Tuesday, May 8, 2012: 3:10 p.m.
Terrace Room A-C (Hyatt Regency Orange County)
Numerical modeling is an essential tool for better management of hydrologic systems. In that regard, MODFLOW has been widely used for many years to investigate groundwater flow systems and is a widely accepted standard for groundwater modeling. In most of numerical models including MODFLOW, more than 80% of memory and execution time is spent in the matrix solver; thus, improving matrix solver performance is a key to enhancing simulation performance. The preconditioned conjugate gradient type method has shown its robustness for solving sparse matrix systems. The method’s preconditioning component is paired with an acceleration part. Even if the acceleration methods guarantee that the solution will be obtained within a finite number of iterations, a higher quality of preconditioning is necessary to reduce the number of iterations and the computational cost.
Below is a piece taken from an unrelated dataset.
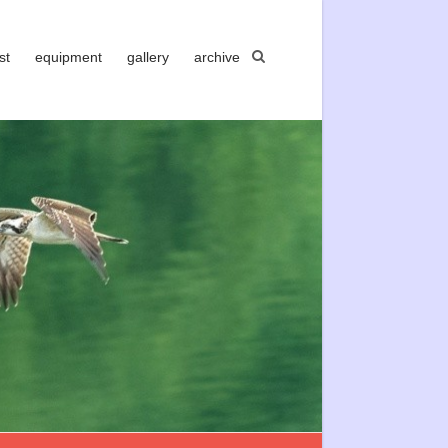
st
equipment
gallery
archive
A χMD solver package was developed for higher robustness, faster execution speed, and better memory efficiency. The preconditioning module of χMD consists of level-based incomplete LU (ILU) factorization with a drop tolerance scheme that can reduce memory usage and lead to faster execution speed. The acceleration module of χMD includes conjugate gradient, ORTHOMIN, and Bi-CGSTAB accelerations. The χMD solver package is adapted for both an Un-Structured Grid Version of MODFLOW and MODFLOW-NWT. Preliminary results show that level-based ILU factorization with a drop tolerance scheme greatly reduces memory usage compared to ILU-only factorization by a factor of two or more. In addition, execution speed increases by 40% or more.
See more of: Advances in the Study and Management of Complicated Hydrologic Systems (cont.)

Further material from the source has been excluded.